EXERCISE DIRECTIONS: Nothing but the text of the records belongs in your answer: repeat all of it exactly and leave out the images.

SOURCE INFORMATION:
▬▬▬

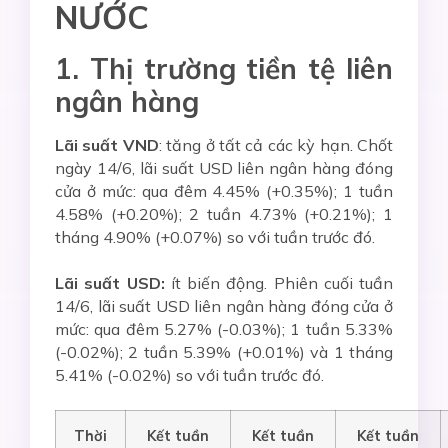
NƯỚC
1. Thị trường tiền tệ liên
ngân hàng
Lãi suất VND
: tăng ở tất cả các kỳ hạn. Chốt
ngày 14/6, lãi suất USD liên ngân hàng đóng
cửa ở mức: qua đêm 4.45% (+0.35%); 1 tuần
4.58% (+0.20%); 2 tuần 4.73% (+0.21%); 1
tháng 4.90% (+0.07%) so với tuần trước đó.
Lãi suất USD:
ít biến động. Phiên cuối tuần
14/6, lãi suất USD liên ngân hàng đóng cửa ở
mức: qua đêm 5.27% (-0.03%); 1 tuần 5.33%
(-0.02%); 2 tuần 5.39% (+0.01%) và 1 tháng
5.41% (-0.02%) so với tuần trước đó.
Thời
Kết tuần
Kết tuần
Kết tuần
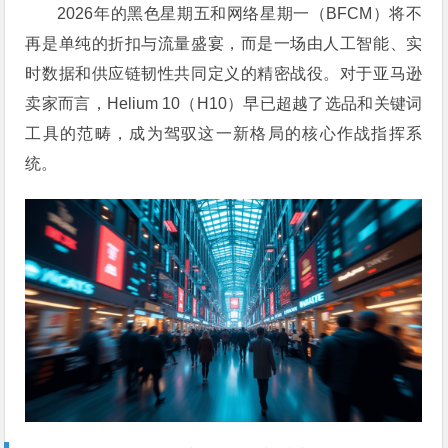
2026年的黑色星期五和网络星期一（BFCM）将不
再是单纯的折扣与流量盛宴，而是一场由人工智能、实
时数据和供应链韧性共同定义的精密战役。对于亚马逊
卖家而言，Helium 10（H10）早已超越了选品和关键词
工具的范畴，成为驾驭这一新格局的核心作战指挥系
统。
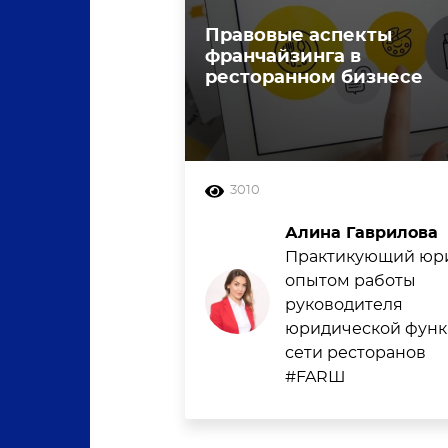
Правовые аспекты
франчайзинга в
ресторанном бизнесе
3010
Алина Гаврилова
Практикующий юри
опытом работы
руководителя
юридической фун
сети ресторанов
#FARШ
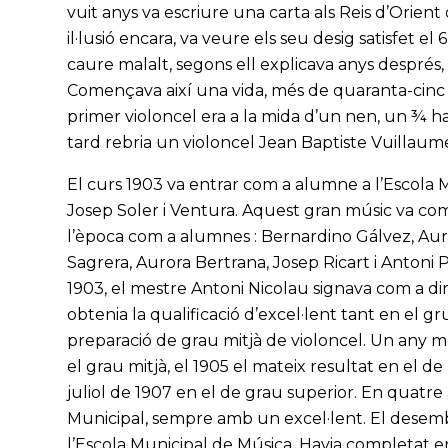
vuit anys va escriure una carta als Reis d’Ori
il·lusió encara, va veure els seu desig satisfet e
caure malalt, segons ell explicava anys després,
Començava així una vida, més de quaranta-cinc 
primer violoncel era a la mida d’un nen, un ¾ h
tard rebria un violoncel Jean Baptiste Vuillaum
El curs 1903 va entrar com a alumne a l’Escola 
Josep Soler i Ventura. Aquest gran músic va com
l’època com a alumnes : Bernardino Gálvez, Aurè
Sagrera, Aurora Bertrana, Josep Ricart i Antoni 
1903, el mestre Antoni Nicolau signava com a dire
obtenia la qualificació d’excel·lent tant en el 
preparació de grau mitjà de violoncel. Un any mé
el grau mitjà, el 1905 el mateix resultat en el de
juliol de 1907 en el de grau superior. En quatre a
Municipal, sempre amb un excel·lent. El desemb
l’Escola Municipal de Música. Havia completat 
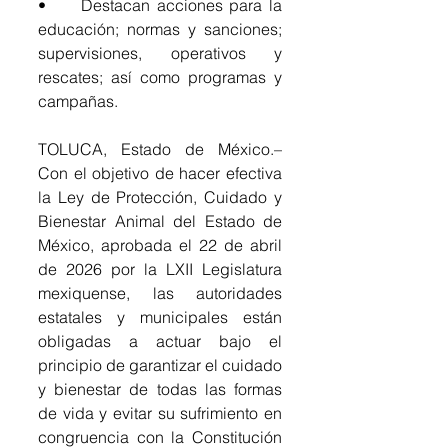
•	Destacan acciones para la 
educación; normas y sanciones; 
supervisiones, operativos y 
rescates; así como programas y 
campañas.
TOLUCA, Estado de México.– 
Con el objetivo de hacer efectiva 
la Ley de Protección, Cuidado y 
Bienestar Animal del Estado de 
México, aprobada el 22 de abril 
de 2026 por la LXII Legislatura 
mexiquense, las autoridades 
estatales y municipales están 
obligadas a actuar bajo el 
principio de garantizar el cuidado 
y bienestar de todas las formas 
de vida y evitar su sufrimiento en 
congruencia con la Constitución 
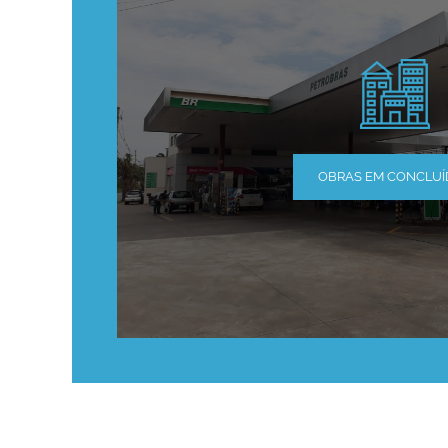
OBRAS EM CONCLUÍ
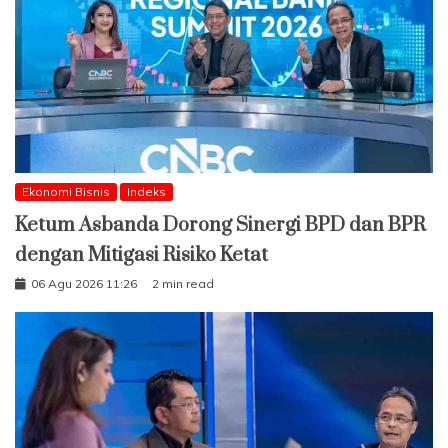
Ekonomi Bisnis
Indeks
Ketum Asbanda Dorong Sinergi BPD dan BPR
dengan Mitigasi Risiko Ketat
06 Agu 2026 11:26
2 min read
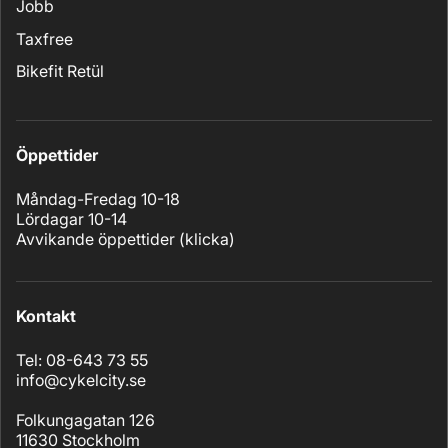
Jobb
Taxfree
Bikefit Retül
Öppettider
Måndag-Fredag 10-18
Lördagar 10-14
Avvikande öppettider (
klicka
)
Kontakt
Tel: 08-643 73 55
info@cykelcity.se
Folkungagatan 126
11630 Stockholm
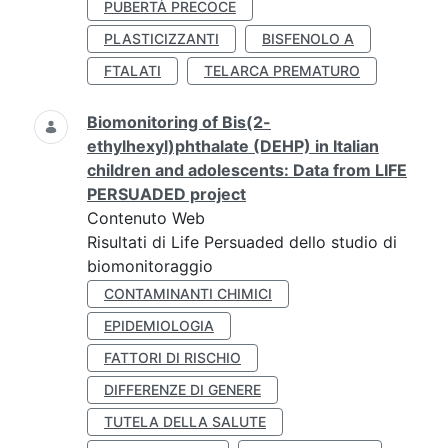
PUBERTÀ PRECOCE
PLASTICIZZANTI
BISFENOLO A
FTALATI
TELARCA PREMATURO
Biomonitoring of Bis(2-
ethylhexyl)phthalate (DEHP) in Italian
children and adolescents: Data from LIFE
PERSUADED project
Contenuto Web
Risultati di Life Persuaded dello studio di
biomonitoraggio
CONTAMINANTI CHIMICI
EPIDEMIOLOGIA
FATTORI DI RISCHIO
DIFFERENZE DI GENERE
TUTELA DELLA SALUTE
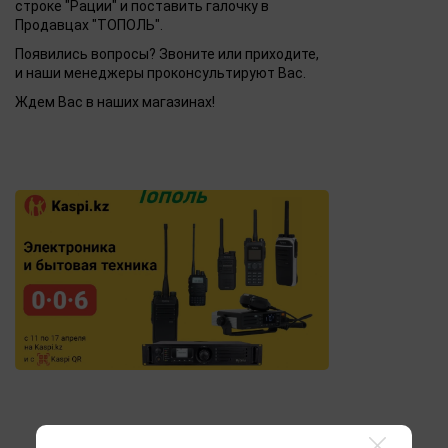
строке "Рации" и поставить галочку в
Продавцах "ТОПОЛЬ".
Появились вопросы? Звоните или приходите,
и наши менеджеры проконсультируют Вас.
Ждем Вас в наших магазинах!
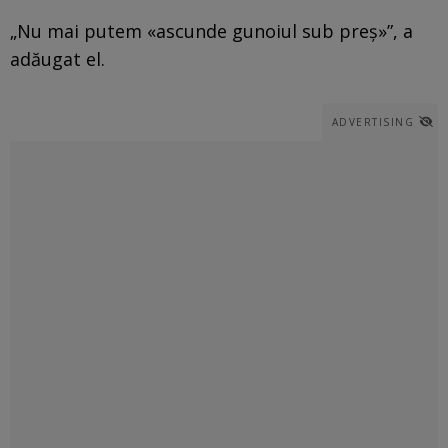
„Nu mai putem «ascunde gunoiul sub preș»”, a
adăugat el.
ADVERTISING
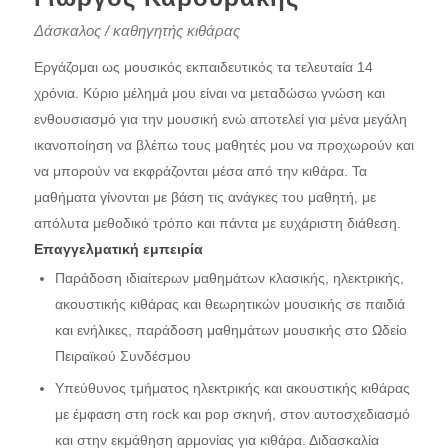
Δάσκαλος / καθηγητής κιθάρας
Εργάζομαι ως μουσικός εκπαιδευτικός τα τελευταία 14
χρόνια. Κύριο μέλημά μου είναι να μεταδώσω γνώση και
ενθουσιασμό για την μουσική ενώ αποτελεί για μένα μεγάλη
ικανοποίηση να βλέπω τους μαθητές μου να προχωρούν και
να μπορούν να εκφράζονται μέσα από την κιθάρα. Τα
μαθήματα γίνονται με βάση τις ανάγκες του μαθητή, με
απόλυτα μεθοδικό τρόπο και πάντα με ευχάριστη διάθεση.
Επαγγελματική εμπειρία
Παράδοση ιδιαίτερων μαθημάτων κλασικής, ηλεκτρικής,
ακουστικής κιθάρας και θεωρητικών μουσικής σε παιδιά
και ενήλικες, παράδοση μαθημάτων μουσικής στο Ωδείο
Πειραϊκού Συνδέσμου
Υπεύθυνος τμήματος ηλεκτρικής και ακουστικής κιθάρας
με έμφαση στη rock και pop σκηνή, στον αυτοσχεδιασμό
και στην εκμάθηση αρμονίας για κιθάρα. Διδασκαλία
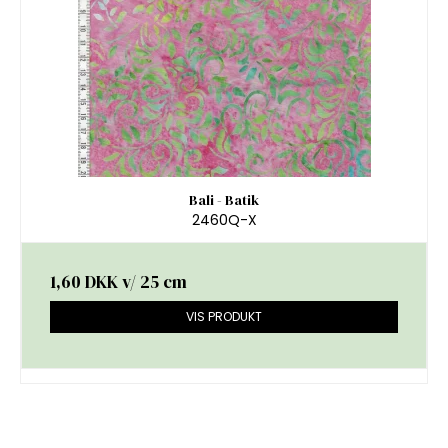
Bali - Batik
2460Q-X
1,60 DKK
v/ 25 cm
VIS PRODUKT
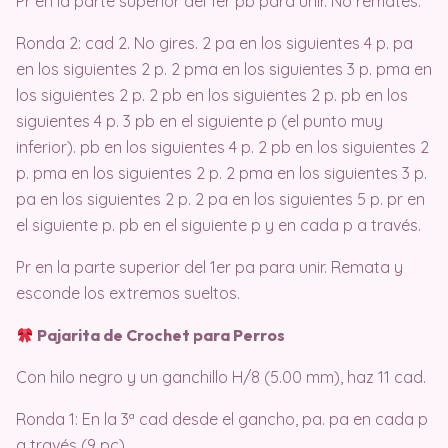
Pr en la parte superior del 1er pb para unir. No remates.
Ronda 2: cad 2. No gires. 2 pa en los siguientes 4 p. pa
en los siguientes 2 p. 2 pma en los siguientes 3 p. pma en
los siguientes 2 p. 2 pb en los siguientes 2 p. pb en los
siguientes 4 p. 3 pb en el siguiente p (el punto muy
inferior). pb en los siguientes 4 p. 2 pb en los siguientes 2
p. pma en los siguientes 2 p. 2 pma en los siguientes 3 p.
pa en los siguientes 2 p. 2 pa en los siguientes 5 p. pr en
el siguiente p. pb en el siguiente p y en cada p a través.
Pr en la parte superior del 1er pa para unir. Remata y
esconde los extremos sueltos.
Pajarita de Crochet para Perros
Con hilo negro y un ganchillo H/8 (5.00 mm), haz 11 cad.
Ronda 1: En la 3ª cad desde el gancho, pa. pa en cada p
a través (9 pc).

▬▬▬

WRITTEN RESPONSE:
NƯỚC
1. Thị trường tiền tệ liên
ngân hàng
Lãi suất VND
: tăng ở tất cả các kỳ hạn. Chốt
ngày 14/6, lãi suất USD liên ngân hàng đóng
cửa ở mức: qua đêm 4.45% (+0.35%); 1 tuần
4.58% (+0.20%); 2 tuần 4.73% (+0.21%); 1
tháng 4.90% (+0.07%) so với tuần trước đó.
Lãi suất USD:
ít biến động. Phiên cuối tuần
14/6, lãi suất USD liên ngân hàng đóng cửa ở
mức: qua đêm 5.27% (-0.03%); 1 tuần 5.33%
(-0.02%); 2 tuần 5.39% (+0.01%) và 1 tháng
5.41% (-0.02%) so với tuần trước đó.
Thời
Kết tuần
Kết tuần
Kết tuần
2026年的黑色星期五和网络星期一（BFCM）将不
再是单纯的折扣与流量盛宴，而是一场由人工智能、实
时数据和供应链韧性共同定义的精密战役。对于亚马逊
卖家而言，Helium 10（H10）早已超越了选品和关键词
工具的范畴，成为驾驭这一新格局的核心作战指挥系
统。
Правовые аспекты
франчайзинга в
ресторанном бизнесе
3010
Алина Гаврилова
Практикующий юри
опытом работы
руководителя
юридической фун
сети ресторанов
#FARШ
vuit anys va escriure una carta als Reis d’Ori
il·lusió encara, va veure els seu desig satisfet e
caure malalt, segons ell explicava anys després,
Començava així una vida, més de quaranta-cinc 
primer violoncel era a la mida d’un nen, un ¾ h
tard rebria un violoncel Jean Baptiste Vuillaum
El curs 1903 va entrar com a alumne a l’Escola 
Josep Soler i Ventura. Aquest gran músic va com
l’època com a alumnes : Bernardino Gálvez, Aurè
Sagrera, Aurora Bertrana, Josep Ricart i Antoni 
1903, el mestre Antoni Nicolau signava com a dire
obtenia la qualificació d’excel·lent tant en el 
preparació de grau mitjà de violoncel. Un any mé
el grau mitjà, el 1905 el mateix resultat en el de
juliol de 1907 en el de grau superior. En quatre a
Municipal, sempre amb un excel·lent. El desemb
l’Escola Municipal de Música. Havia completat 
•	Destacan acciones para la 
educación; normas y sanciones; 
supervisiones, operativos y 
rescates; así como programas y 
campañas.
TOLUCA, Estado de México.– 
Con el objetivo de hacer efectiva 
la Ley de Protección, Cuidado y 
Bienestar Animal del Estado de 
México, aprobada el 22 de abril 
de 2026 por la LXII Legislatura 
mexiquense, las autoridades 
estatales y municipales están 
obligadas a actuar bajo el 
principio de garantizar el cuidado 
y bienestar de todas las formas 
de vida y evitar su sufrimiento en 
congruencia con la Constitución 
OBRAS EM CONCLUÍ
Ekonomi Bisnis
Indeks
Ketum Asbanda Dorong Sinergi BPD dan BPR
dengan Mitigasi Risiko Ketat
06 Agu 2026 11:26
2 min read
Jobb
Taxfree
Bikefit Retül
Öppettider
Måndag-Fredag 10-18
Lördagar 10-14
Avvikande öppettider (
klicka
)
Kontakt
Tel: 08-643 73 55
info@cykelcity.se
Folkungagatan 126
11630 Stockholm
PUBERTÀ PRECOCE
PLASTICIZZANTI
BISFENOLO A
FTALATI
TELARCA PREMATURO
Biomonitoring of Bis(2-
ethylhexyl)phthalate (DEHP) in Italian
children and adolescents: Data from LIFE
PERSUADED project
Contenuto Web
Risultati di Life Persuaded dello studio di
biomonitoraggio
CONTAMINANTI CHIMICI
EPIDEMIOLOGIA
FATTORI DI RISCHIO
DIFFERENZE DI GENERE
TUTELA DELLA SALUTE
строке "Рации" и поставить галочку в
Продавцах "ТОПОЛЬ".
Появились вопросы? Звоните или приходите,
и наши менеджеры проконсультируют Вас.
Ждем Вас в наших магазинах!
„Nu mai putem «ascunde gunoiul sub preș»”, a
adăugat el.
ADVERTISING
Δάσκαλος / καθηγητής κιθάρας
Εργάζομαι ως μουσικός εκπαιδευτικός τα τελευταία 14
χρόνια. Κύριο μέλημά μου είναι να μεταδώσω γνώση και
ενθουσιασμό για την μουσική ενώ αποτελεί για μένα μεγάλη
ικανοποίηση να βλέπω τους μαθητές μου να προχωρούν και
να μπορούν να εκφράζονται μέσα από την κιθάρα. Τα
μαθήματα γίνονται με βάση τις ανάγκες του μαθητή, με
απόλυτα μεθοδικό τρόπο και πάντα με ευχάριστη διάθεση.
Επαγγελματική εμπειρία
Παράδοση ιδιαίτερων μαθημάτων κλασικής, ηλεκτρικής,
ακουστικής κιθάρας και θεωρητικών μουσικής σε παιδιά
και ενήλικες, παράδοση μαθημάτων μουσικής στο Ωδείο
Πειραϊκού Συνδέσμου
Υπεύθυνος τμήματος ηλεκτρικής και ακουστικής κιθάρας
με έμφαση στη rock και pop σκηνή, στον αυτοσχεδιασμό
και στην εκμάθηση αρμονίας για κιθάρα. Διδασκαλία
Bali - Batik
2460Q-X
1,60 DKK
v/ 25 cm
VIS PRODUKT
Pr en la parte superior del 1er pb para unir. No remates.
Ronda 2: cad 2. No gires. 2 pa en los siguientes 4 p. pa
en los siguientes 2 p. 2 pma en los siguientes 3 p. pma en
los siguientes 2 p. 2 pb en los siguientes 2 p. pb en los
siguientes 4 p. 3 pb en el siguiente p (el punto muy
inferior). pb en los siguientes 4 p. 2 pb en los siguientes 2
p. pma en los siguientes 2 p. 2 pma en los siguientes 3 p.
pa en los siguientes 2 p. 2 pa en los siguientes 5 p. pr en
el siguiente p. pb en el siguiente p y en cada p a través.
Pr en la parte superior del 1er pa para unir. Remata y
esconde los extremos sueltos.
Pajarita de Crochet para Perros
Con hilo negro y un ganchillo H/8 (5.00 mm), haz 11 cad.
Ronda 1: En la 3ª cad desde el gancho, pa. pa en cada p
a través (9 pc).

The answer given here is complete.